MR. CHIEF JUSTICE TANEY delivered the opinion of the Court.
It appears, from the record in this case, that an action was brought in the Circuit Court of the United States for the Eastern District of Texas, by John A. Williams, against Hodge and the other defendants named in the proceedings, and at the trial, the judgment was against the plaintiff.
The writ of error removing the case to this Court is in the name of the defendants who succeeded in the court below,
and do not desire to disturb the judgment, and the plaintiff in that court, who alleges error in the judgment, and seeks to reverse it, is made the defendant in the writ of error.
It is evident that the writ was intended to be sued out by the plaintiff in the court below, and that the names of the defendants, as plaintiffs in the writ, were used without their authority; for the errors are assigned by the plaintiff, and the bond states that a writ of error has been sued out by him, and the citation issued by the judge is directed to the defendants, and served on their counsel. And it is obvious that the writ in the name of the defendants was an oversight of the clerk by whom it was issued.
But the amendment proposed cannot be made here. An amendment presupposes jurisdiction of the case. And this Court have no appellate power over the judgment of the court below, unless the judgment is brought here according to the act of Congress -- that is, by writ of error, and that writ, from its nature and character, must be sued out by the party who alleges error in the judgment of the inferior court. This writ is not mere matter of form, but matter of substance, prescribed by law, and essential to the jurisdiction of this Court. And if it were amended here, by making the plaintiffs in error defendants, and the defendant in error the plaintiff, it would be a new writ made here, and not the one issued by the officer appointed by law.

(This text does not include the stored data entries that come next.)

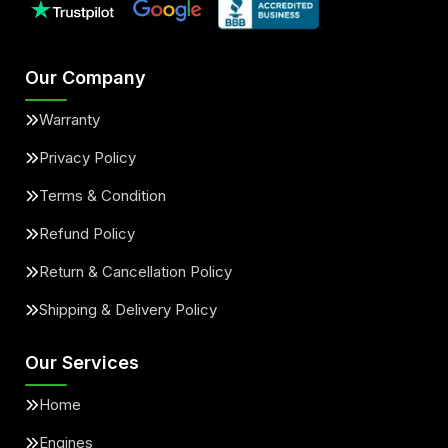
Our Company
Warranty
Privacy Policy
Terms & Condition
Refund Policy
Return & Cancellation Policy
Shipping & Delivery Policy
Our Services
Home
Engines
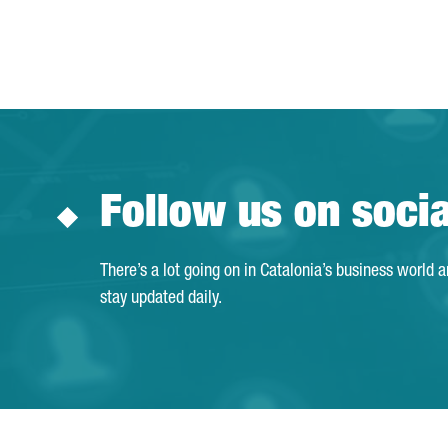
Follow us on soci
There’s a lot going on in Catalonia’s business world 
stay updated daily.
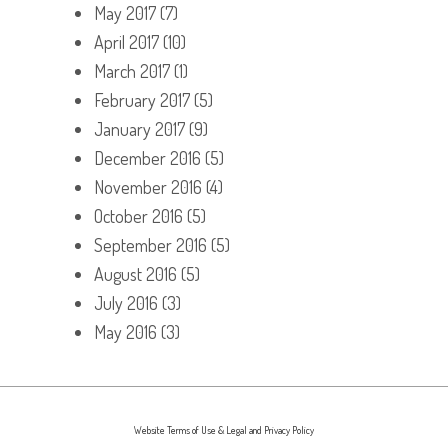
May 2017
(7)
April 2017
(10)
March 2017
(1)
February 2017
(5)
January 2017
(9)
December 2016
(5)
November 2016
(4)
October 2016
(5)
September 2016
(5)
August 2016
(5)
July 2016
(3)
May 2016
(3)
Website Terms of Use & Legal and Privacy Policy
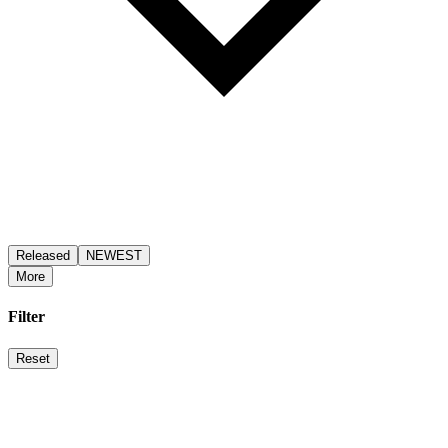
Released
NEWEST
More
Filter
Reset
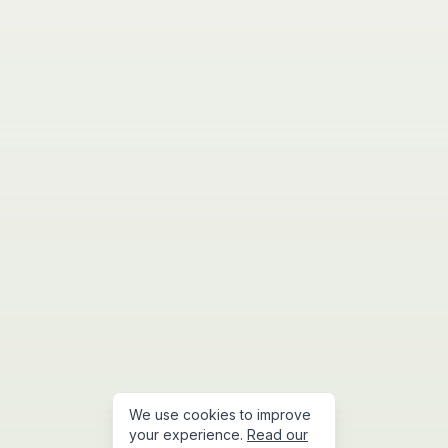
We use cookies to improve
your experience.
Read our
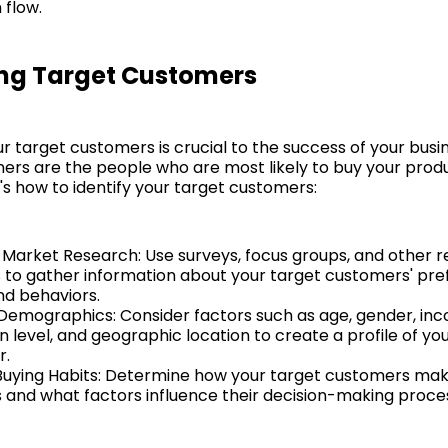
 flow.
ing Target Customers
ur target customers is crucial to the success of your busi
ers are the people who are most likely to buy your prod
's how to identify your target customers:
Market Research: Use surveys, focus groups, and other 
to gather information about your target customers' pre
nd behaviors.
Demographics: Consider factors such as age, gender, in
 level, and geographic location to create a profile of you
r.
 Buying Habits: Determine how your target customers ma
s and what factors influence their decision-making proce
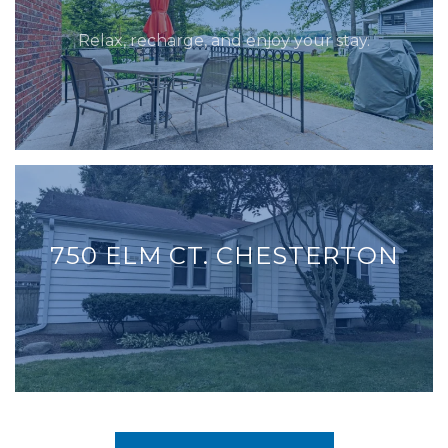
Relax, recharge, and enjoy your stay.
750 ELM CT. CHESTERTON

Upon this principle, the court have uniformly refused to amend writs of error, and this must now be regarded as the settled practice of the court. It has repeatedly refused to amend, where the partnership name of a firm was used instead of the proper names of the parties, and in like manner it has refused to amend where the name of one or more of the parties were given, and the rest designated as others joined with them, without setting out the names of those intended to be included as others.
But the precise point now before us was decided in the case of Hines v. Papin, at December term, 1857. The same error was committed in that case which had been committed in this, and the error was equally apparent, as in the present instance,
from the recital in the bond and the citation and service. The case was indeed even stronger for the amendment than this, for counsel appeared in this Court for each of the parties, and offered to amend by consent. Yet the court refused to amend, upon the ground that consent of parties would not give jurisdiction, where it was not given by law and legal process. But here there is no appearance for the parties who are named as plaintiffs in the writ of error, and if we order the amendment, we should make them defendants in a suit in which they are not bound to appear in that character. It is the duty of the party who desires to bring a case before this Court, to see that proper and legal process is sued out for that purpose, and if he fails to do so, he has no right to treat the defect as a mere clerical error, for which he is not to be held responsible.
The opinion in the case of Hines v. Papin, above referred to, was delivered orally, and not reduced to writing, and consequently, does not appear in the printed reports. The Court has therefore deemed it advisable to state now the practice and doctrine of the Court in this respect in order that suitors may be aware of the necessity of paying proper attention to the process they issue, and not subject themselves to costs and delay by errors which a clerk, in the hurry and pressure of other business, will unavoidably sometimes commit.
The writ of error must therefore, upon the motion before the court, be dismissed, at it cannot be amended.